Surviving OOM events in distributed training

Dealing with varying input size, I catch OOM exceptions during training (in my setting roughly 1 in few hundred minibatches). Due to domain specific reasons, I prefer not to crop/resize inputs to a constant size. Also, there is not a clear way to know in advance which input sizes will cause an OOM.
This is generally fine by me as long as I can recover from the OOM events and continue training.

If I detect an OOM event, I’m “cleaning up” using torch.cuda.empty_cache(), zero gradients, and then continue training as usual. This works great in a non-distributed setup, but creates problems in a distributed setting.

note - I am following the suggested way to deal with OOM as mentioned here:

To deal with OOM in a distributed setting, I do something like this:

            if problems_occured:
                success_tens = torch.ones(0)
            else:
                success_tens = torch.ones(1)

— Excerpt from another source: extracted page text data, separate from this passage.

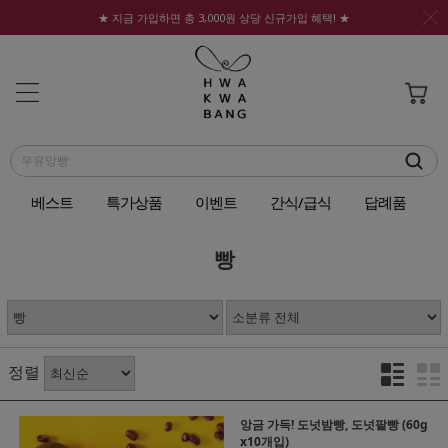
★ 지금 가입하면 총 3,000원 상당 신규가입 혜택! ★
베스트
특가상품
이벤트
간식/급식
답례품
빵
정렬
앙금 가득! 도넛밤빵, 도넛팥빵 (60g
x10개입)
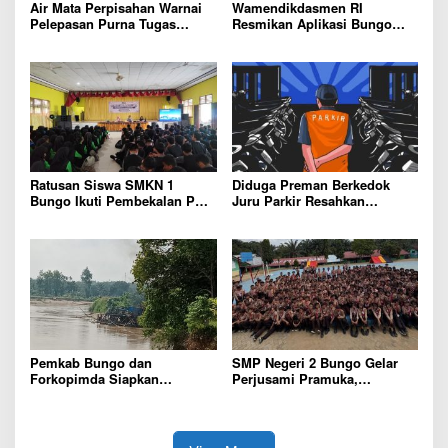
Air Mata Perpisahan Warnai
Wamendikdasmen RI
Pelepasan Purna Tugas
Resmikan Aplikasi Bungo
Korwil 10 Bukti Cinta Guru
Pintar, Wujud Komitmen
dan Kepala Sekolah
Pemkab Bungo Tingkatkan
Mutu Pendidikan
Ratusan Siswa SMKN 1
Diduga Preman Berkedok
Bungo Ikuti Pembekalan PKL,
Juru Parkir Resahkan
Siap Terjun ke Dunia Kerja
Pembeli dan Penjual, Tim
polres Bungo dan Kapolsek
Diminta Segera Bertindak
Pemkab Bungo dan
SMP Negeri 2 Bungo Gelar
Forkopimda Siapkan
Perjusami Pramuka,
Penertiban Bertahap PETI,
Tanamkan Karakter berakhlak
Warga Harap Ada Perhatian
mulia, disiplin, mandiri,
Dari Panglima TNI dan Mabes
bertanggung jawab Sejak Dini
polri Pusat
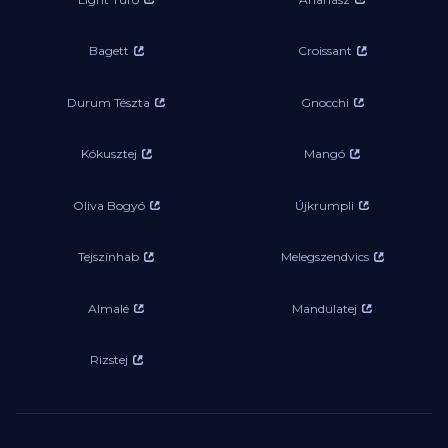
Bagett
Croissant
Durum Tészta
Gnocchi
Kókusztej
Mangó
Oliva Bogyó
Újkrumpli
Tejszínhab
Melegszendvics
Almalé
Mandulatej
Rizstej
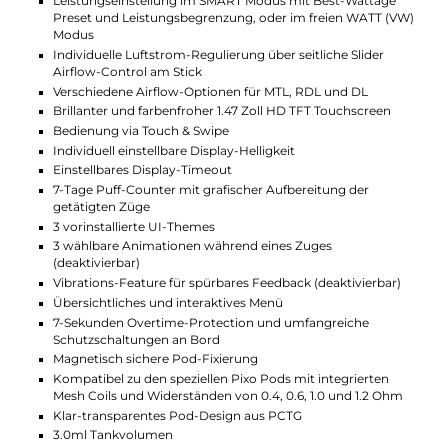
unterschiedlichen Mesh-Coils. Du kannst sie je nach
Wunsch tauschen und so zwischen sanftem,
lockerem oder kräftigem Zug wählen. Die Pods
zeigen immer klar deinen Liquidstand und sind leicht
nachfüllbar. So genießt du immer frischen
Geschmack und lange Nutzung.
Technische Daten
Kompaktes Pod-System für MTL, RDL und DL
Hochwertige Verarbeitung
Modernes und zugleich sehr elegant wirkendes Design
Ergonomische Formgebung
Ideal für unterwegs
Für Anfänger und erfahrene Dampfer
Material: Metall-Legierung und Kunststoff
Integrierter 1100mAh Akku
USB Typ-C Fast-Charging mit 5V/2A
Ausgangsleistung: 5 bis 30 Watt
Moderner ASP Chip für Top-Performance und umfassend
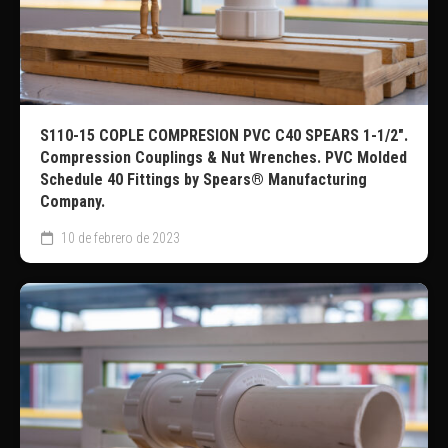
S110-15 COPLE COMPRESION PVC C40 SPEARS 1-1/2″.
Compression Couplings & Nut Wrenches. PVC Molded
Schedule 40 Fittings by Spears® Manufacturing
Company.
10 de febrero de 2023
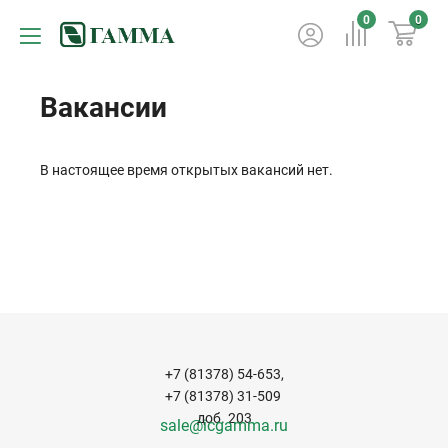
0
0
Вакансии
В настоящее время открытых вакансий нет.
+7 (81378) 54-653,
+7 (81378) 31-509
доб. 203
sale@icgamma.ru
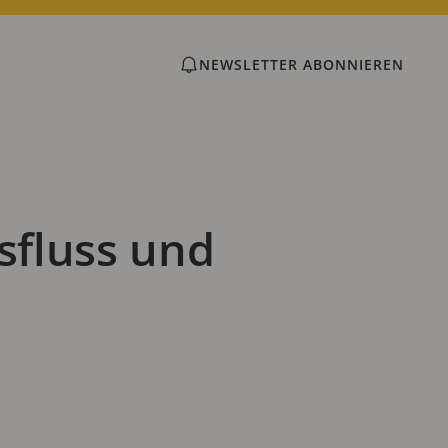
NEWSLETTER ABONNIEREN
sfluss und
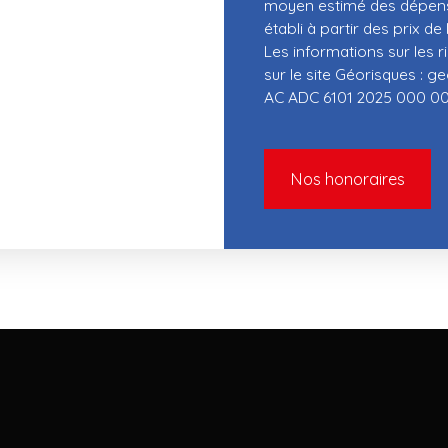
moyen estimé des dépense
établi à partir des prix de
Les informations sur les 
sur le site Géorisques : ge
AC ADC 6101 2025 000 00
Nos honoraires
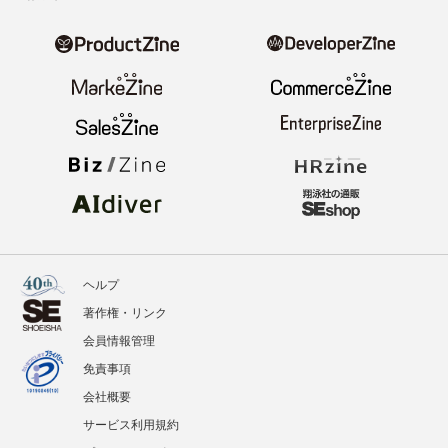
ヘルプ
著作権・リンク
会員情報管理
免責事項
会社概要
サービス利用規約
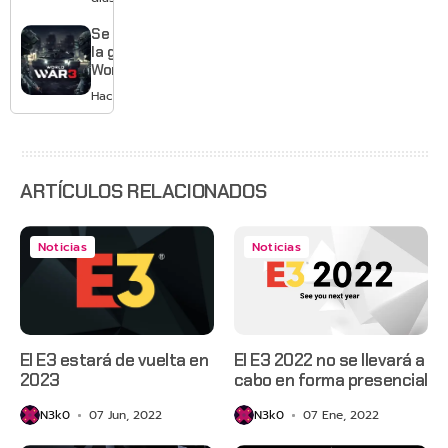
Gears of
War: E-
Se acabó
Day,
la guerra:
Grounded
World War
2 y más
3 apaga
Hace 3 días
sus
servidores
ARTÍCULOS RELACIONADOS
Noticias
Noticias
El E3 estará de vuelta en
El E3 2022 no se llevará a
2023
cabo en forma presencial
N3k0
07 Jun, 2022
N3k0
07 Ene, 2022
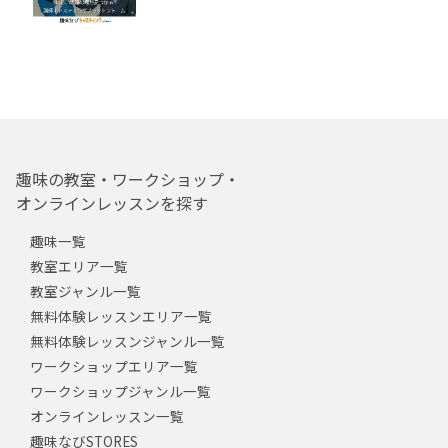
趣味の教室・ワークショップ・
オンラインレッスンを探す
趣味一覧
教室エリア一覧
教室ジャンル一覧
無料体験レッスンエリア一覧
無料体験レッスンジャンル一覧
ワークショップエリア一覧
ワークショップジャンル一覧
オンラインレッスン一覧
趣味なびSTORES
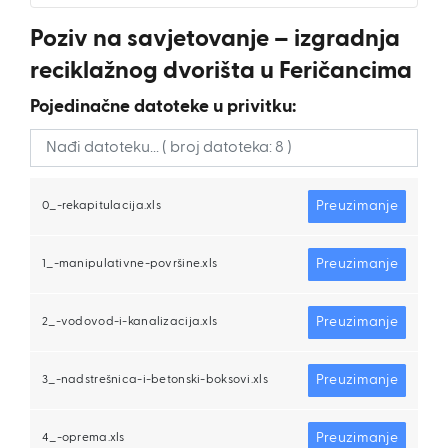
Poziv na savjetovanje – izgradnja
reciklažnog dvorišta u Feričancima
Pojedinačne datoteke u privitku:
Preuzimanje
0_-rekapitulacija.xls
Preuzimanje
1_-manipulativne-površine.xls
Preuzimanje
2_-vodovod-i-kanalizacija.xls
Preuzimanje
3_-nadstrešnica-i-betonski-boksovi.xls
Preuzimanje
4_-oprema.xls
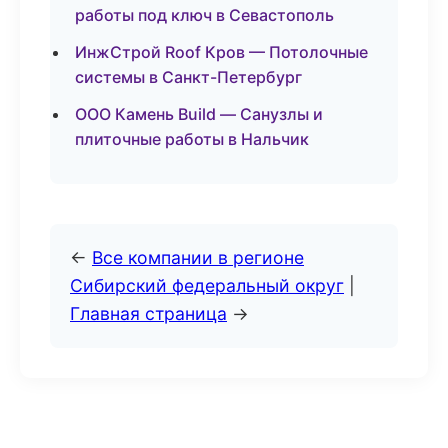
работы под ключ в Севастополь
ИнжСтрой Roof Кров — Потолочные
системы в Санкт-Петербург
ООО Камень Build — Санузлы и
плиточные работы в Нальчик
←
Все компании в регионе
Сибирский федеральный округ
|
Главная страница
→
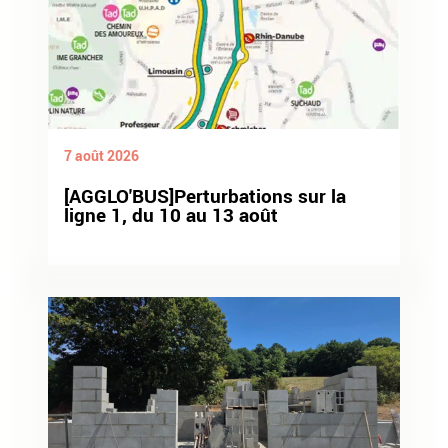
7 août 2026
[AGGLO'BUS]Perturbations sur la
ligne 1, du 10 au 13 août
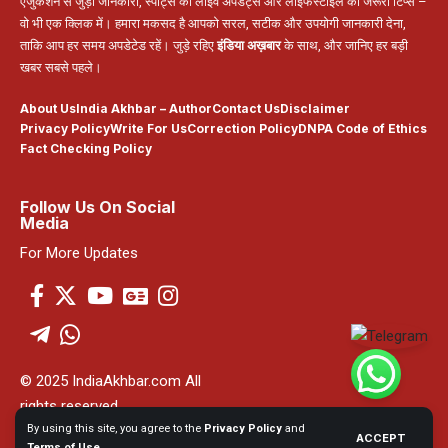
एजुकेशन से जुड़ी जानकारी, स्पोर्ट्स की लाइव अपडेट्स और लाइफस्टाइल की जरूरी टिप्स –
वो भी एक क्लिक में। हमारा मकसद है आपको सरल, सटीक और उपयोगी जानकारी देना,
ताकि आप हर समय अपडेटेड रहें। जुड़े रहिए
इंडिया अख़बार
के साथ, और जानिए हर बड़ी
खबर सबसे पहले।
About Us
India Akhbar – Author
Contact Us
Disclaimer
Privacy Policy
Write For Us
Correction Policy
DNPA Code of Ethics
Fact Checking Policy
Follow Us On Social
Media
For More Updates
© 2025 IndiaAkhbar.com All
rights reserved
By using this site, you agree to the
Privacy Policy
and
ACCEPT
Powered By India Akhbar
Terms of Use
.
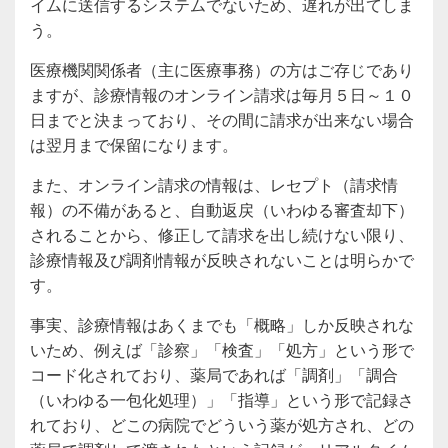
イムに送信するシステムでないため、遅れが出てしま
う。
医療機関関係者（主に医療事務）の方はご存じであり
ますが、診療情報のオンライン請求は毎月５日～１０
日までと決まっており、その間に請求が出来ない場合
は翌月まで保留になります。
また、オンライン請求の情報は、レセプト（請求情
報）の不備があると、自動返戻（いわゆる審査却下）
されることから、修正して請求を出し続けない限り、
診療情報及び調剤情報が反映されないことは明らかで
す。
事実、診療情報はあくまでも「概略」しか反映されな
いため、例えば「診察」「検査」「処方」という形で
コード化されており、薬局であれば「調剤」「調合
（いわゆる一包化処理）」「指導」という形で記録さ
れており、どこの病院でどういう薬が処方され、どの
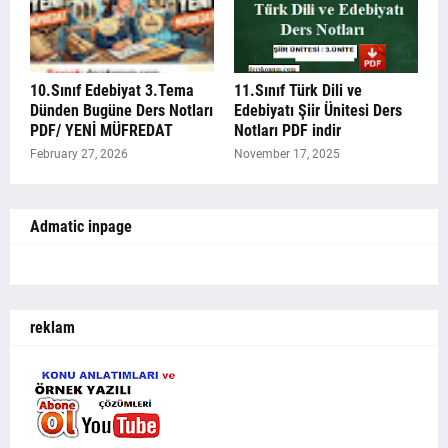
10.Sınıf Edebiyat 3.Tema
11.Sınıf Türk Dili ve
Dünden Bugüne Ders Notları
Edebiyatı Şiir Ünitesi Ders
PDF/ YENİ MÜFREDAT
Notları PDF indir
February 27, 2026
November 17, 2025
Admatic inpage
reklam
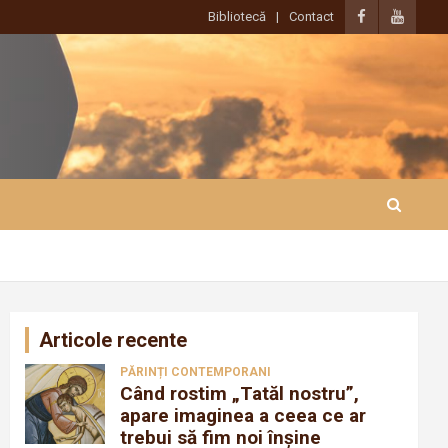
Bibliotecă
Contact
Articole recente
PĂRINȚI CONTEMPORANI
Când rostim „Tatăl nostru”,
apare imaginea a ceea ce ar
trebui să fim noi înșine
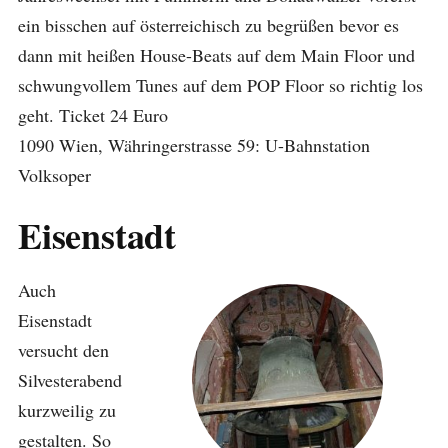
ein bisschen auf österreichisch zu begrüßen bevor es
dann mit heißen House-Beats auf dem Main Floor und
schwungvollem Tunes auf dem POP Floor so richtig los
geht. Ticket 24 Euro
1090 Wien, Währingerstrasse 59: U-Bahnstation
Volksoper
Eisenstadt
Auch
Eisenstadt
versucht den
Silvesterabend
kurzweilig zu
gestalten. So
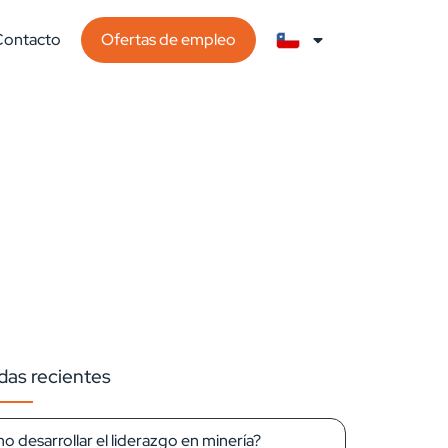
Contacto
Ofertas de empleo
das recientes
 desarrollar el liderazgo en minería?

            dist.all_reduce(success_tens, op=dist.reduce_op.SUM)  ###error happens here

and then, only if success_tens reached the size of the world_size, I do an additional all_reduce over the gradients to sum them.
This is to make sure that all workers succeeded in calculating their own gradient before combining the gradient.

However, after I catch the OOM event in the worker that caught this OOM event I get the following error:

miniconda3/envs/py36torch/lib/python3.6/site-packages/torch/distributed/distributed_c10d.py", line 838, in all_reduce
    work.wait()
RuntimeError: [enforce fail at /opt/conda/conda-bld/pytorch_1544174967633/work/third_party/gloo/gloo/allreduce.cc:29] opts.elements > 0

note: as can be seen in the error message - I’m currently using gloo as the distributed backend.

Any suggestions on how to solve this are very welcome :slight_smile:

Note - while I’m currently using a simple syncronized distributed gradients calculation, I’m open to any suggestions, as long as they help survive occasional (relatively rare) OOM events.

@ptrblck any idea? the tl;dr is that I can survive OOM events in a none distributed setting (just discarding this training minibatch, cleaning up memory and continuing), but using distributed setting I can’t.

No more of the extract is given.